- _EXERCISE_:
The text of every record, exactly as given and with no pictures, should be your output.

[Collected data]

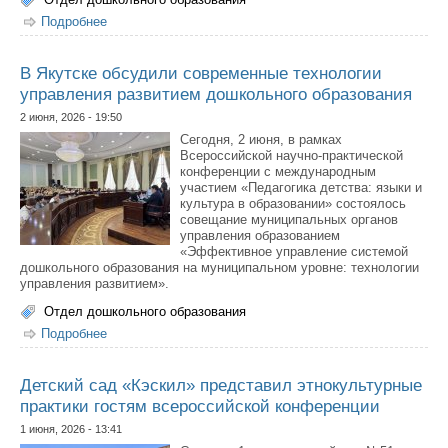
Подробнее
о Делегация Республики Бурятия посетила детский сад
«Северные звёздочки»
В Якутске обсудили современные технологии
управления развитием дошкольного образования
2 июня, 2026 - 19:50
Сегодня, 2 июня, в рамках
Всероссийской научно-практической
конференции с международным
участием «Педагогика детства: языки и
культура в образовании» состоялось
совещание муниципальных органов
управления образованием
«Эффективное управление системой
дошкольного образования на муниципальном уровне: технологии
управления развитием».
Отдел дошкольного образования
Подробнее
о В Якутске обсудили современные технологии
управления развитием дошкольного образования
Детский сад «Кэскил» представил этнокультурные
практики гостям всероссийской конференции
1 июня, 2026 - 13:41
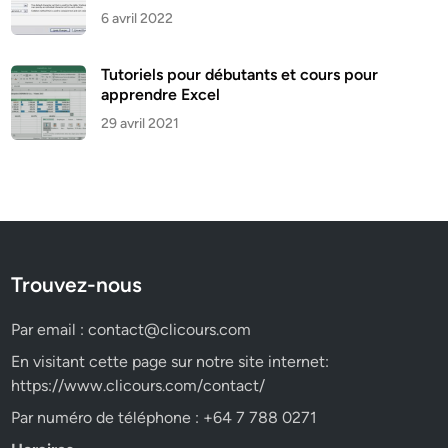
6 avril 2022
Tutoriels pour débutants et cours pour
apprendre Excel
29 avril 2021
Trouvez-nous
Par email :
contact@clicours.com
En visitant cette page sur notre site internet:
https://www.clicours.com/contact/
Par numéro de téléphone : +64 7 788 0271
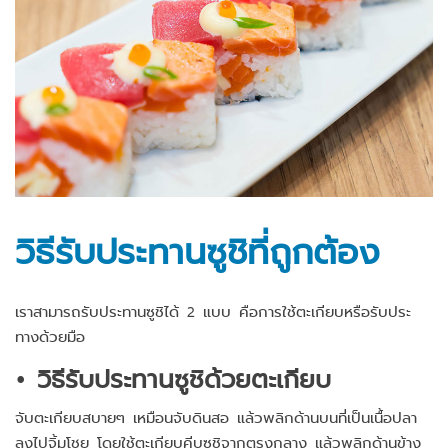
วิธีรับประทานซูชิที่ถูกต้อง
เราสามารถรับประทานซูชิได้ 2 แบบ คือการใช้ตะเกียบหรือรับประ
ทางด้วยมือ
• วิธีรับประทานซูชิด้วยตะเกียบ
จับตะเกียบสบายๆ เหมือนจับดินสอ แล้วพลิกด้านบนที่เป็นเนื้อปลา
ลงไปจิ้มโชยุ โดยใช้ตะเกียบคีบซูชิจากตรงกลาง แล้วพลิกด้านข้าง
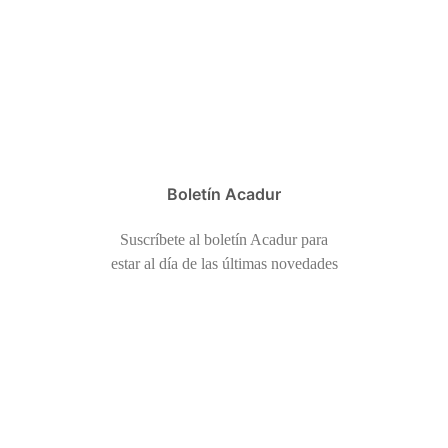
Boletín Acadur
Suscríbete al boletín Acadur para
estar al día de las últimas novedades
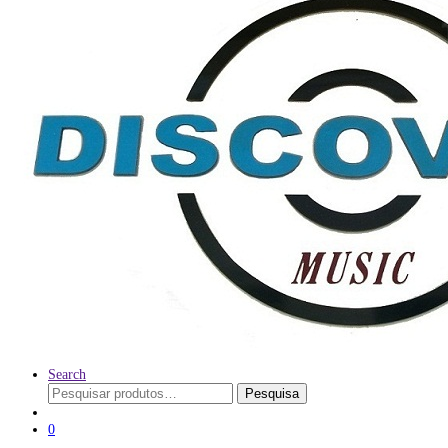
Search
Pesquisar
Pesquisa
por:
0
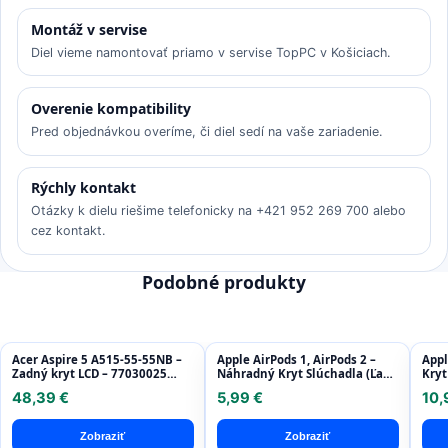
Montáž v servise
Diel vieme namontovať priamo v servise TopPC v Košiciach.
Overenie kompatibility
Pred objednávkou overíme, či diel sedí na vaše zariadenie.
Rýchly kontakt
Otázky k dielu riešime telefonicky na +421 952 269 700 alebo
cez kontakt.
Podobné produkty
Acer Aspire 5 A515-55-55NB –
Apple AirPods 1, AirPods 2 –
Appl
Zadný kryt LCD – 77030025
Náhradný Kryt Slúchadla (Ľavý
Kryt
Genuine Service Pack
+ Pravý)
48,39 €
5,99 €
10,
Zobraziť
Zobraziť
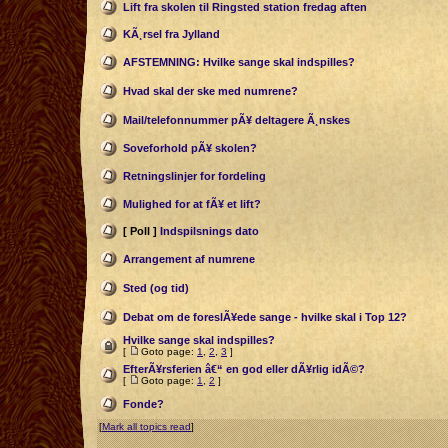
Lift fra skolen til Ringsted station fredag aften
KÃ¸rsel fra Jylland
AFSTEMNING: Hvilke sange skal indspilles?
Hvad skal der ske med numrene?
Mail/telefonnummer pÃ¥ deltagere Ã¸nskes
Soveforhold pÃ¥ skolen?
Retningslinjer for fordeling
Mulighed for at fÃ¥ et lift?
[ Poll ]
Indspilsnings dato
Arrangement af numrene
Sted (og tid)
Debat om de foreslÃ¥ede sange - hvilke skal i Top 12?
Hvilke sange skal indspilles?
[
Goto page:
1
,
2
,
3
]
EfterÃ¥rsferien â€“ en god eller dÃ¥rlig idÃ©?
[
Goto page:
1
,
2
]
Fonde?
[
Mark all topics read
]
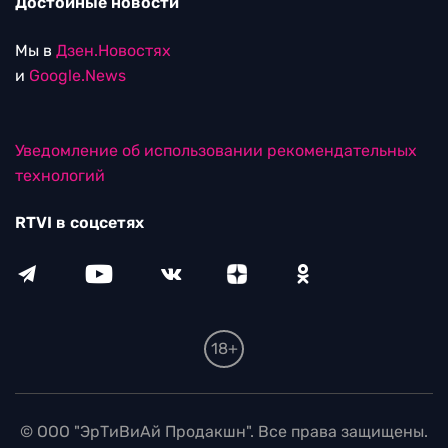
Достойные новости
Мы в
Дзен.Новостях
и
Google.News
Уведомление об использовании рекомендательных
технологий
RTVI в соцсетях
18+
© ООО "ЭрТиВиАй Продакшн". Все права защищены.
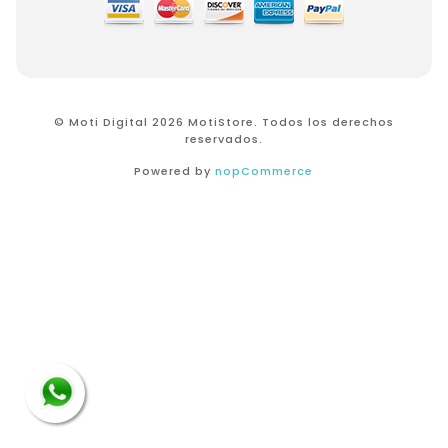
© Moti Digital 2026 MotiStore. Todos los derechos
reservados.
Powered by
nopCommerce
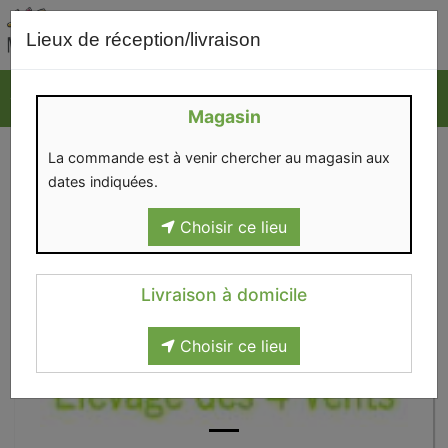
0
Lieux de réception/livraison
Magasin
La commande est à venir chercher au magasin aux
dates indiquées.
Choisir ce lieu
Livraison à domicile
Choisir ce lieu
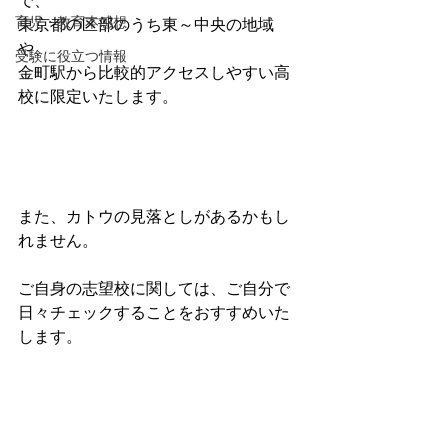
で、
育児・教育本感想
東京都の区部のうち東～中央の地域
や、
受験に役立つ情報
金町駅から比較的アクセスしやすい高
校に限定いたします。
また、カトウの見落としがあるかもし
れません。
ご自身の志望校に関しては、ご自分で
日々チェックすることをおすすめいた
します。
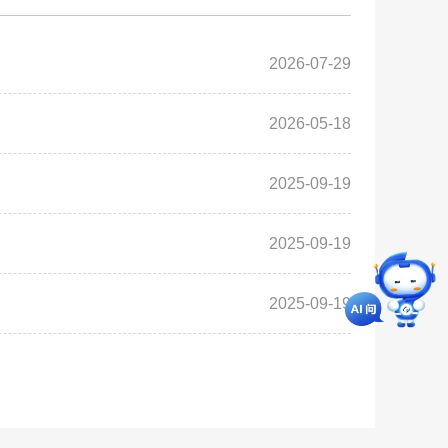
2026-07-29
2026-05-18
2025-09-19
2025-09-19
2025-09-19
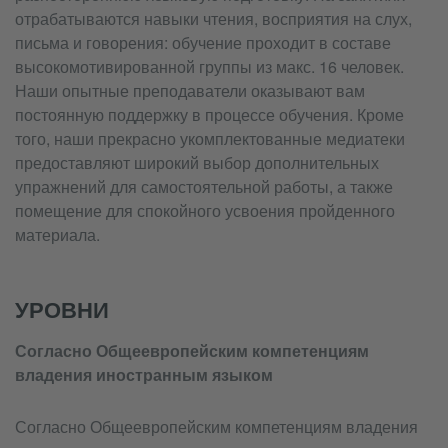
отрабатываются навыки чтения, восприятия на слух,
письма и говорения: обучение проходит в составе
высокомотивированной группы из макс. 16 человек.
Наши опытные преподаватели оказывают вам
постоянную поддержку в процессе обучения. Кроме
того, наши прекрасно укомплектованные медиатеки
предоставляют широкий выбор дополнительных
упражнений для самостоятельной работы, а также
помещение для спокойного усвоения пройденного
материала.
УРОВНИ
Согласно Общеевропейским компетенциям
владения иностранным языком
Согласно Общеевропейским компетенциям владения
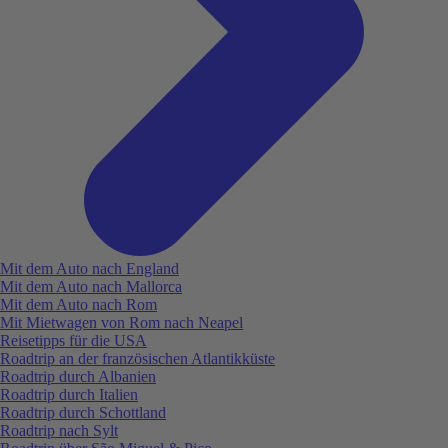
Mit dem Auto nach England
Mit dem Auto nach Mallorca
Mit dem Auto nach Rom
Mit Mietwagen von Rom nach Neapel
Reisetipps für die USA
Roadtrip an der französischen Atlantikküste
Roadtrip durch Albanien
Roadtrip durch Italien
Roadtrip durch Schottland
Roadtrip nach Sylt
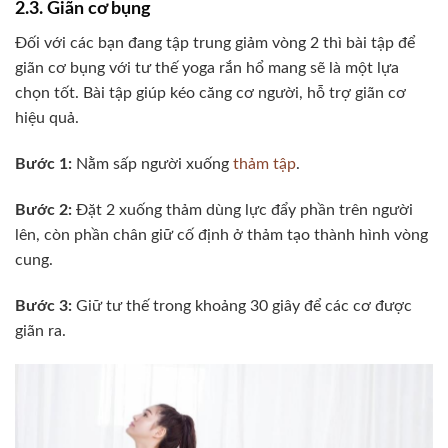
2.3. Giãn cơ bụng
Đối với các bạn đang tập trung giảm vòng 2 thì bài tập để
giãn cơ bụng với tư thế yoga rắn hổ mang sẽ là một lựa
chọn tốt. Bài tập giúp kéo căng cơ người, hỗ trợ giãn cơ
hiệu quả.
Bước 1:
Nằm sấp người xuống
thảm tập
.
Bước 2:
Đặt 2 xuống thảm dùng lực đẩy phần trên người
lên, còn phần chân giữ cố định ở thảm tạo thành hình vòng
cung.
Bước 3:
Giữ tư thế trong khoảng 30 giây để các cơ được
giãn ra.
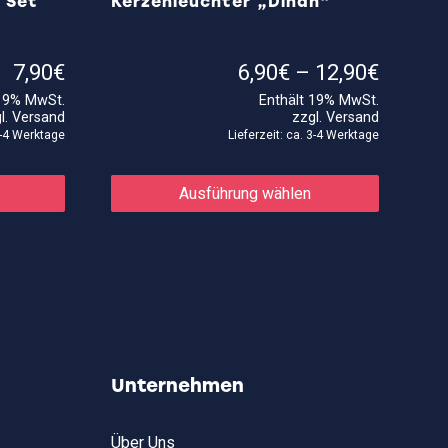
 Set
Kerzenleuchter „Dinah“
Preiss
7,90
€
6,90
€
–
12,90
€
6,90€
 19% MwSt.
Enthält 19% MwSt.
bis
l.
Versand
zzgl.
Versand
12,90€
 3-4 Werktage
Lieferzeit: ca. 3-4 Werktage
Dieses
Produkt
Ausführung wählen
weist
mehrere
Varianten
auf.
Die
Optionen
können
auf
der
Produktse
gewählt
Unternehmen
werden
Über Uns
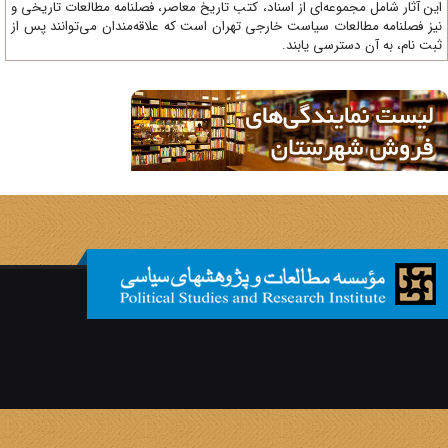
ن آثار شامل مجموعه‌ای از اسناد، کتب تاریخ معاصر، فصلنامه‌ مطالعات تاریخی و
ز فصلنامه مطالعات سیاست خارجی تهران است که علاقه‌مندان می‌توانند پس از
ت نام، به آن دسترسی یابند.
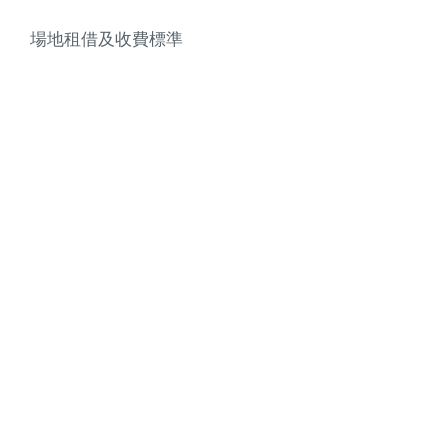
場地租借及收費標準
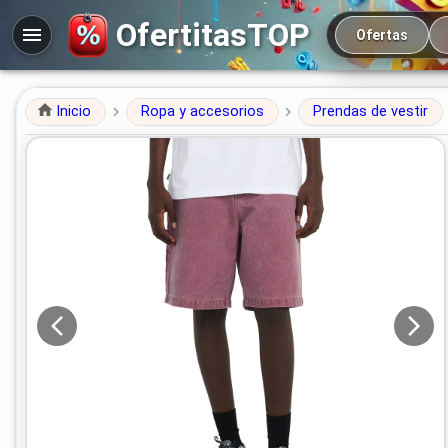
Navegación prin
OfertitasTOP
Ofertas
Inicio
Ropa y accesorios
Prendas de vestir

- _ANSWER SECTION_:
Подробнее
о Делегация Республики Бурятия посетила детский сад
«Северные звёздочки»
В Якутске обсудили современные технологии
управления развитием дошкольного образования
2 июня, 2026 - 19:50
Сегодня, 2 июня, в рамках
Всероссийской научно-практической
конференции с международным
участием «Педагогика детства: языки и
культура в образовании» состоялось
совещание муниципальных органов
управления образованием
«Эффективное управление системой
дошкольного образования на муниципальном уровне: технологии
управления развитием».
Отдел дошкольного образования
Подробнее
о В Якутске обсудили современные технологии
управления развитием дошкольного образования
Детский сад «Кэскил» представил этнокультурные
практики гостям всероссийской конференции
1 июня, 2026 - 13:41
6 avril 2022
Tutoriels pour débutants et cours pour
apprendre Excel
29 avril 2021
Trouvez-nous
Par email :
contact@clicours.com
En visitant cette page sur notre site internet:
https://www.clicours.com/contact/
Par numéro de téléphone : +64 7 788 0271
วิธีรับประทานซูชิที่ถูกต้อง
เราสามารถรับประทานซูชิได้ 2 แบบ คือการใช้ตะเกียบหรือรับประ
ทางด้วยมือ
• วิธีรับประทานซูชิด้วยตะเกียบ
จับตะเกียบสบายๆ เหมือนจับดินสอ แล้วพลิกด้านบนที่เป็นเนื้อปลา
ลงไปจิ้มโชยุ โดยใช้ตะเกียบคีบซูชิจากตรงกลาง แล้วพลิกด้านข้าง
Boletín Acadur
Suscríbete al boletín Acadur para
estar al día de las últimas novedades
Search
Pesquisar
Pesquisa
por:
0
Montáž v servise
Diel vieme namontovať priamo v servise TopPC v Košiciach.
Overenie kompatibility
Pred objednávkou overíme, či diel sedí na vaše zariadenie.
Rýchly kontakt
Otázky k dielu riešime telefonicky na +421 952 269 700 alebo
cez kontakt.
Podobné produkty
Acer Aspire 5 A515-55-55NB –
Apple AirPods 1, AirPods 2 –
Appl
Zadný kryt LCD – 77030025
Náhradný Kryt Slúchadla (Ľavý
Kryt
Genuine Service Pack
+ Pravý)
48,39 €
5,99 €
10,
Zobraziť
Zobraziť
Lift fra skolen til Ringsted station fredag aften
KÃ¸rsel fra Jylland
AFSTEMNING: Hvilke sange skal indspilles?
Hvad skal der ske med numrene?
Mail/telefonnummer pÃ¥ deltagere Ã¸nskes
Soveforhold pÃ¥ skolen?
Retningslinjer for fordeling
Mulighed for at fÃ¥ et lift?
[ Poll ]
Indspilsnings dato
Arrangement af numrene
Sted (og tid)
Debat om de foreslÃ¥ede sange - hvilke skal i Top 12?
Hvilke sange skal indspilles?
[
Goto page:
1
,
2
,
3
]
EfterÃ¥rsferien â€“ en god eller dÃ¥rlig idÃ©?
[
Goto page:
1
,
2
]
Fonde?
[
Mark all topics read
]
Достойные новости
Мы в
Дзен.Новостях
и
Google.News
Уведомление об использовании рекомендательных
технологий
RTVI в соцсетях
18+
© ООО "ЭрТиВиАй Продакшн". Все права защищены.
© Moti Digital 2026 MotiStore. Todos los derechos
reservados.
Powered by
nopCommerce
0
Lieux de réception/livraison
Magasin
La commande est à venir chercher au magasin aux
dates indiquées.
Choisir ce lieu
Livraison à domicile
Choisir ce lieu
で、
育児・教育本感想
東京都の区部のうち東～中央の地域
や、
受験に役立つ情報
金町駅から比較的アクセスしやすい高
校に限定いたします。
また、カトウの見落としがあるかもし
れません。
ご自身の志望校に関しては、ご自分で
日々チェックすることをおすすめいた
します。
2026-07-29
2026-05-18
2025-09-19
2025-09-19
2025-09-19
отрабатываются навыки чтения, восприятия на слух,
письма и говорения: обучение проходит в составе
высокомотивированной группы из макс. 16 человек.
Наши опытные преподаватели оказывают вам
постоянную поддержку в процессе обучения. Кроме
того, наши прекрасно укомплектованные медиатеки
предоставляют широкий выбор дополнительных
упражнений для самостоятельной работы, а также
помещение для спокойного усвоения пройденного
материала.
УРОВНИ
Согласно Общеевропейским компетенциям
владения иностранным языком
Согласно Общеевропейским компетенциям владения
Mit dem Auto nach England
Mit dem Auto nach Mallorca
Mit dem Auto nach Rom
Mit Mietwagen von Rom nach Neapel
Reisetipps für die USA
Roadtrip an der französischen Atlantikküste
Roadtrip durch Albanien
Roadtrip durch Italien
Roadtrip durch Schottland
Roadtrip nach Sylt
2.3. Giãn cơ bụng
Đối với các bạn đang tập trung giảm vòng 2 thì bài tập để
giãn cơ bụng với tư thế yoga rắn hổ mang sẽ là một lựa
chọn tốt. Bài tập giúp kéo căng cơ người, hỗ trợ giãn cơ
hiệu quả.
Bước 1:
Nằm sấp người xuống
thảm tập
.
Bước 2:
Đặt 2 xuống thảm dùng lực đẩy phần trên người
lên, còn phần chân giữ cố định ở thảm tạo thành hình vòng
cung.
Bước 3:
Giữ tư thế trong khoảng 30 giây để các cơ được
giãn ra.
 Set
Kerzenleuchter „Dinah“
Preiss
7,90
€
6,90
€
–
12,90
€
6,90€
 19% MwSt.
Enthält 19% MwSt.
bis
l.
Versand
zzgl.
Versand
12,90€
 3-4 Werktage
Lieferzeit: ca. 3-4 Werktage
Dieses
Produkt
Ausführung wählen
weist
mehrere
Varianten
auf.
Die
Optionen
können
auf
der
Produktse
gewählt
Unternehmen
werden
Über Uns
ن آثار شامل مجموعه‌ای از اسناد، کتب تاریخ معاصر، فصلنامه‌ مطالعات تاریخی و
ز فصلنامه مطالعات سیاست خارجی تهران است که علاقه‌مندان می‌توانند پس از
ت نام، به آن دسترسی یابند.
場地租借及收費標準
Navegación prin
OfertitasTOP
Ofertas
Inicio
Ropa y accesorios
Prendas de vestir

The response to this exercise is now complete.